11 min

Spring harvest

Farmers’ markets, eateries and artisans showcase the best local food Ottawa has to offer

Ottawa food lover Leslie Robertson is all set for spring cooking. Credit: Ben Welland

Spring has arrived. As the city thaws out and the warm weather slowly returns, so do we emerge, butterfly-like, from our winter cocoon of blankets and Netflix. As we shake the dew off our wings and wipe the Cheetos dust from our fingers, we’re struck by a new thought: “Oh man. I am really hungry.”

Luckily, spring in Ottawa is a time of plenty. One of the most exciting seasons of the year for foodies, it is when farmers’ markets, restaurants and bakeries kick into full gear, preparing to dazzle us with colours and flavours we haven’t experienced since before the long winter months took hold. If you’re looking for more ways to eat locally this season, whether that means cooking yourself or sampling the wares of some of the city’s best restaurants and artisans, the city has a vast variety of options to keep fresh, wholesome food on your table and a smile on your face.

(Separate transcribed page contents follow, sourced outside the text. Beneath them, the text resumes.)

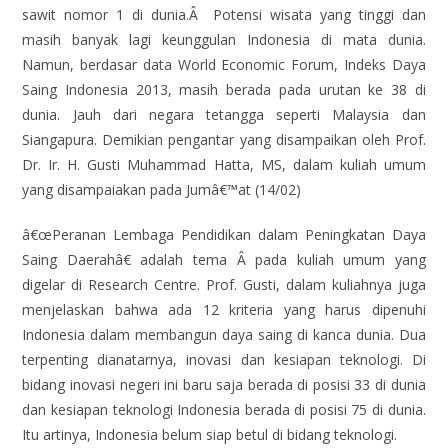
sawit nomor 1 di dunia.Â Potensi wisata yang tinggi dan
masih banyak lagi keunggulan Indonesia di mata dunia.
Namun, berdasar data World Economic Forum, Indeks Daya
Saing Indonesia 2013, masih berada pada urutan ke 38 di
dunia. Jauh dari negara tetangga seperti Malaysia dan
Siangapura. Demikian pengantar yang disampaikan oleh Prof.
Dr. Ir. H. Gusti Muhammad Hatta, MS, dalam kuliah umum
yang disampaiakan pada Jumâ€™at (14/02)
â€œPeranan Lembaga Pendidikan dalam Peningkatan Daya
Saing Daerahâ€ adalah tema Â pada kuliah umum yang
digelar di Research Centre. Prof. Gusti, dalam kuliahnya juga
menjelaskan bahwa ada 12 kriteria yang harus dipenuhi
Indonesia dalam membangun daya saing di kanca dunia. Dua
terpenting dianatarnya, inovasi dan kesiapan teknologi. Di
bidang inovasi negeri ini baru saja berada di posisi 33 di dunia
dan kesiapan teknologi Indonesia berada di posisi 75 di dunia.
Itu artinya, Indonesia belum siap betul di bidang teknologi.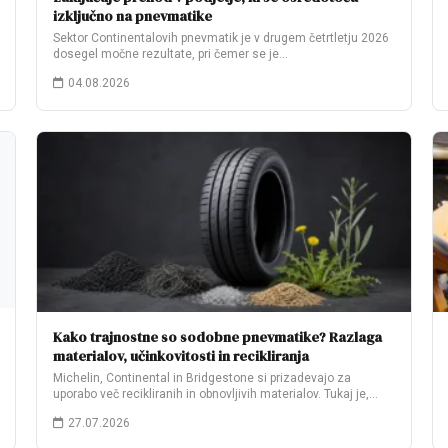
izključno na pnevmatike
Sektor Continentalovih pnevmatik je v drugem četrtletju 2026
dosegel močne rezultate, pri čemer se je…
04.08.2026
Kako trajnostne so sodobne pnevmatike? Razlaga
materialov, učinkovitosti in recikliranja
Michelin, Continental in Bridgestone si prizadevajo za
uporabo več recikliranih in obnovljivih materialov. Tukaj je,…
27.07.2026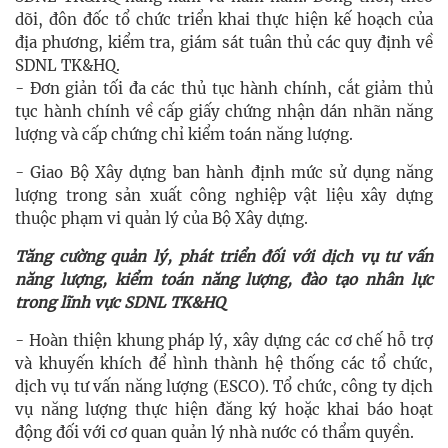
dõi, đôn đốc tổ chức triển khai thực hiện kế hoạch của
địa phương, kiểm tra, giám sát tuân thủ các quy định về
SDNL TK&HQ.
- Đơn giản tối đa các thủ tục hành chính, cắt giảm thủ
tục hành chính về cấp giấy chứng nhận dán nhãn năng
lượng và cấp chứng chỉ kiểm toán năng lượng.
- Giao Bộ Xây dựng ban hành định mức sử dụng năng
lượng trong sản xuất công nghiệp vật liệu xây dựng
thuộc phạm vi quản lý của Bộ Xây dựng.
Tăng cường quản lý, phát triển đối với dịch vụ tư vấn
năng lượng, kiểm toán năng lượng, đào tạo nhân lực
trong lĩnh vực SDNL TK&HQ
- Hoàn thiện khung pháp lý, xây dựng các cơ chế hỗ trợ
và khuyến khích để hình thành hệ thống các tổ chức,
dịch vụ tư vấn năng lượng (ESCO). Tổ chức, công ty dịch
vụ năng lượng thực hiện đăng ký hoặc khai báo hoạt
động đối với cơ quan quản lý nhà nước có thẩm quyền.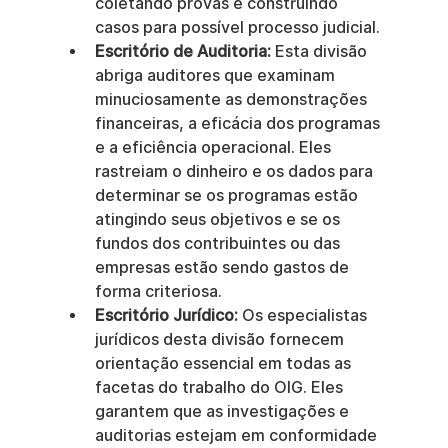
coletando provas e construindo 
casos para possível processo judicial.
Escritório de Auditoria:
 Esta divisão 
abriga auditores que examinam 
minuciosamente as demonstrações 
financeiras, a eficácia dos programas 
e a eficiência operacional. Eles 
rastreiam o dinheiro e os dados para 
determinar se os programas estão 
atingindo seus objetivos e se os 
fundos dos contribuintes ou das 
empresas estão sendo gastos de 
forma criteriosa.
Escritório Jurídico:
 Os especialistas 
jurídicos desta divisão fornecem 
orientação essencial em todas as 
facetas do trabalho do OIG. Eles 
garantem que as investigações e 
auditorias estejam em conformidade 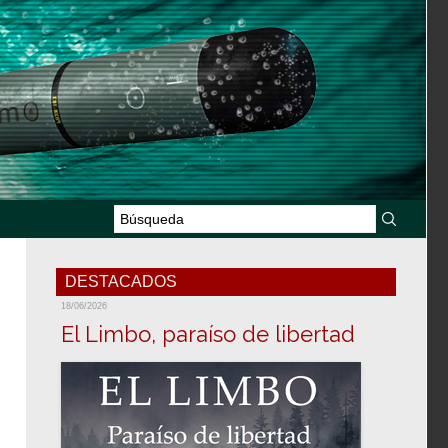
DESTACADOS
18/06/2026
El Limbo, paraíso de libertad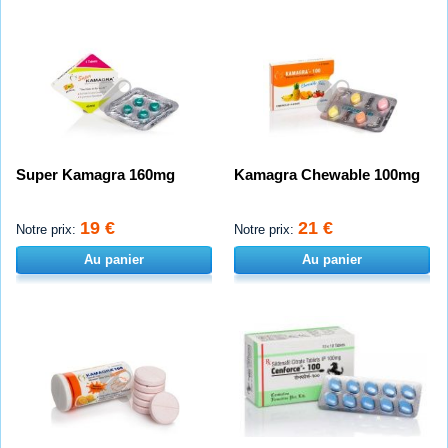
Super Kamagra 160mg
Kamagra Chewable 100mg
19 €
21 €
Notre prix:
Notre prix:
Au panier
Au panier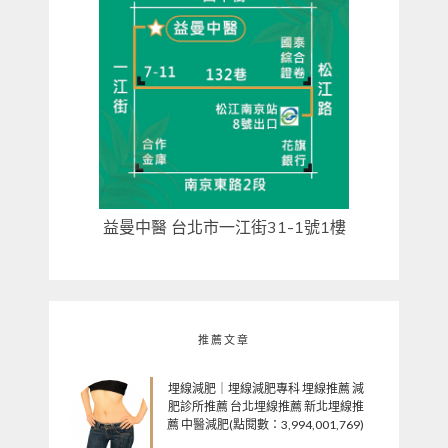
益曼中醫 台北市一江街31-1號1樓
推薦文章
埋線減肥｜埋線減肥專科 埋線推薦 減
肥診所推薦 台北埋線推薦 新北埋線推
薦 中醫減肥(點閱數：3,994,001,769)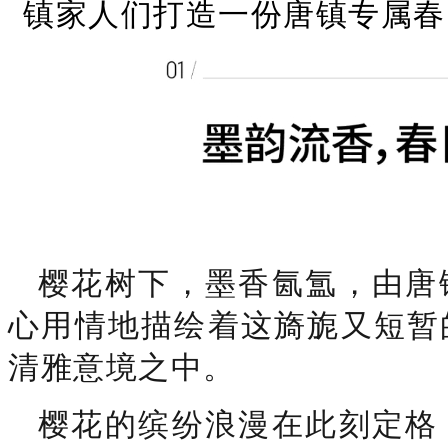
镇家人们打造一份唐镇专属春
樱花树下，墨香氤氲，由唐
心用情地描绘着这旖旎又短暂
清雅意境之中。
樱花的缤纷浪漫在此刻定格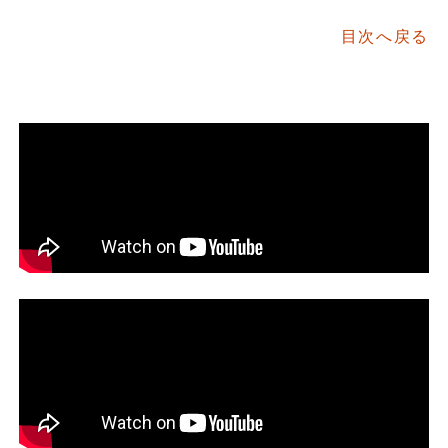
目次へ戻る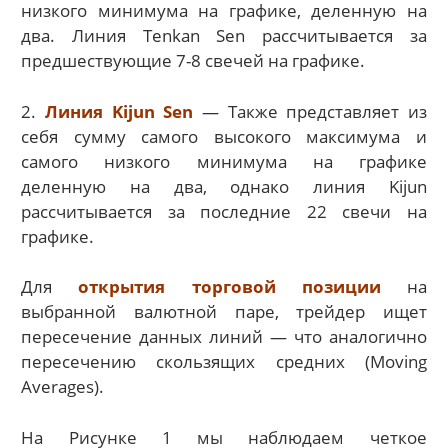
низкого минимума на графике, деленную на
два. Линия Tenkan Sen рассчитывается за
предшествующие 7-8 свечей на графике.
2.
Линия Kijun Sen
— Также представляет из
себя сумму самого высокого максимума и
самого низкого минимума на графике
деленную на два, однако линия Kijun
рассчитывается за последние 22 свечи на
графике.
Для
открытия торговой позиции
на
выбранной валютной паре, трейдер ищет
пересечение данных линий — что аналогично
пересечению скользящих средних (Moving
Averages).
На Рисунке 1 мы наблюдаем четкое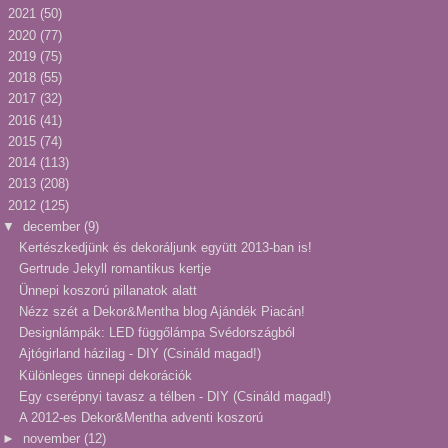
►
2021
(50)
►
2020
(77)
►
2019
(75)
►
2018
(55)
►
2017
(32)
►
2016
(41)
►
2015
(74)
►
2014
(113)
►
2013
(208)
▼
2012
(125)
▼
december
(9)
Kertészkedjünk és dekoráljunk együtt 2013-ban is!
Gertrude Jekyll romantikus kertje
Ünnepi koszorú pillanatok alatt
Nézz szét a Dekor&Mentha blog Ajándék Piacán!
Designlámpák: LED függőlámpa Svédországból
Ajtógirland házilag - DIY (Csináld magad!)
Különleges ünnepi dekorációk
Egy cserépnyi tavasz a télben - DIY (Csináld magad!)
A 2012-es Dekor&Mentha adventi koszorú
►
november
(12)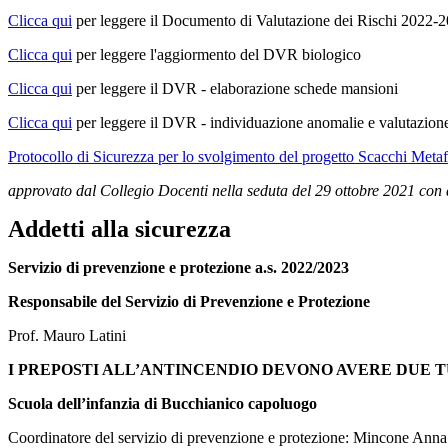
Clicca qui
per leggere il Documento di Valutazione dei Rischi 2022-
Clicca qui
per leggere l'aggiormento del DVR biologico
Clicca qui
per leggere il DVR - elaborazione schede mansioni
Clicca qui
per leggere il DVR - individuazione anomalie e valutazione
Protocollo di Sicurezza per lo svolgimento del progetto Scacchi Meta
approvato dal Collegio Docenti nella seduta del 29 ottobre 2021 con 
Addetti alla sicurezza
Servizio di prevenzione e protezione a.s. 2022/2023
Responsabile del Servizio di Prevenzione e Protezione
Prof. Mauro Latini
I PREPOSTI ALL’ANTINCENDIO DEVONO AVERE DUE 
Scuola dell’infanzia di Bucchianico capoluogo
Coordinatore del servizio di prevenzione e protezione: Mincone Ann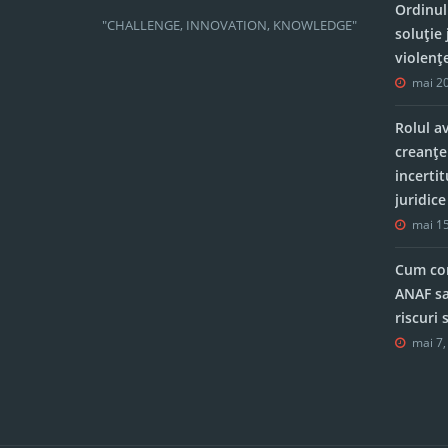
Ordinul
"CHALLENGE, INNOVATION, KNOWLEDGE"
soluție 
violenț
mai 20
Rolul a
creanțe
incerti
juridic
mai 15
Cum con
ANAF sa
riscuri
mai 7,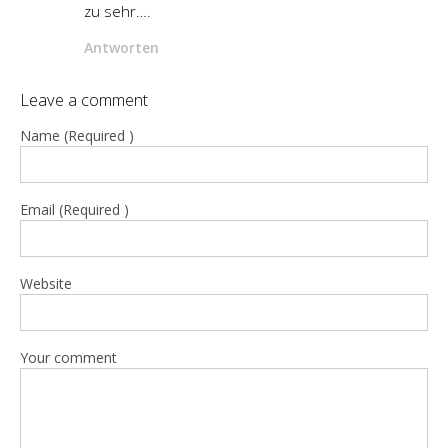
zu sehr….
Antworten
Leave a comment
Name (Required )
Email (Required )
Website
Your comment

So put down the processed snacks and get ready to feast on the best local food the region has to offer.

Ottawa Farmers’ Market
Brewer Park, Old Ottawa South; open Sun, May 4–Sun, Nov 16
Byron Park, Westboro; open Sat, May 17–Sat, Oct 25
Centrum Plaza, Orléans; open Fri, May 16–Fri, Oct 10

In operation since 2006, the Ottawa Farmers’ Market has three locations serving the city’s south, west and east ends. The vendors represent a huge variety of wares, with everything from garden plants and produce to meat, honey, cheese, baked goods and crafts. The market keeps stringent guidelines in place to ensure that everything they sell is as local as possible. “[Vendors] have to be making or growing what they are selling,” says Andy Terauds, president of the organization.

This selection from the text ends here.